Task instructions: Given the records below, would you repeat exactly the lines that begin at the one containing "Experience the transformative" and end at the one containing "and add these", inclusive?

Records shown:
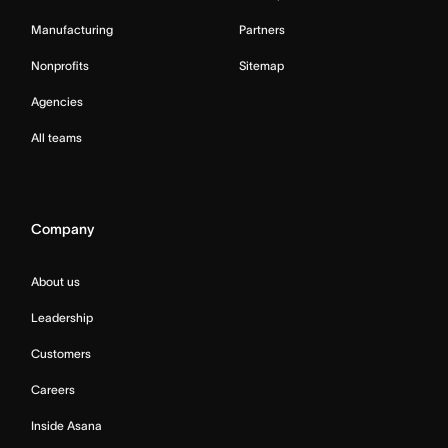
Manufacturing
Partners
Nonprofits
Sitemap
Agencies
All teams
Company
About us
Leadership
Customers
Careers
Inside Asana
---
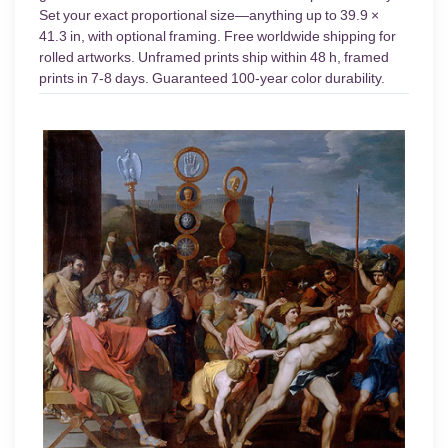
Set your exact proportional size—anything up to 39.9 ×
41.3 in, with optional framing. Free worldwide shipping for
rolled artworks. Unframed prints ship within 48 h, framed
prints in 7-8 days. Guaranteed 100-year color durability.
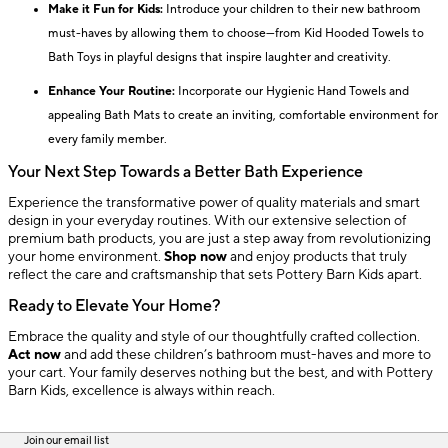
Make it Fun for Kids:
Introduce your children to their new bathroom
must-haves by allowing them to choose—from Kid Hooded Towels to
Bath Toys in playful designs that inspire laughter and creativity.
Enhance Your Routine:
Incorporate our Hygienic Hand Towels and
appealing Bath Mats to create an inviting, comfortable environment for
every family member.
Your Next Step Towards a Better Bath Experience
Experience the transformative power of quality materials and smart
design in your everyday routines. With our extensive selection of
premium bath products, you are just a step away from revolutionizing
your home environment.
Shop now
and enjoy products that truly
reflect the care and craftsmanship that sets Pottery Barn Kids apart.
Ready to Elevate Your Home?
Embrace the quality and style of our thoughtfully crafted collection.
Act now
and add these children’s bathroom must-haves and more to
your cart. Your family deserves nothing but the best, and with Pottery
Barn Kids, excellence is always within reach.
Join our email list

Result below:
Experience the transformative power of quality materials and smart
design in your everyday routines. With our extensive selection of
premium bath products, you are just a step away from revolutionizing
your home environment.
Shop now
and enjoy products that truly
reflect the care and craftsmanship that sets Pottery Barn Kids apart.
Ready to Elevate Your Home?
Embrace the quality and style of our thoughtfully crafted collection.
Act now
and add these children’s bathroom must-haves and more to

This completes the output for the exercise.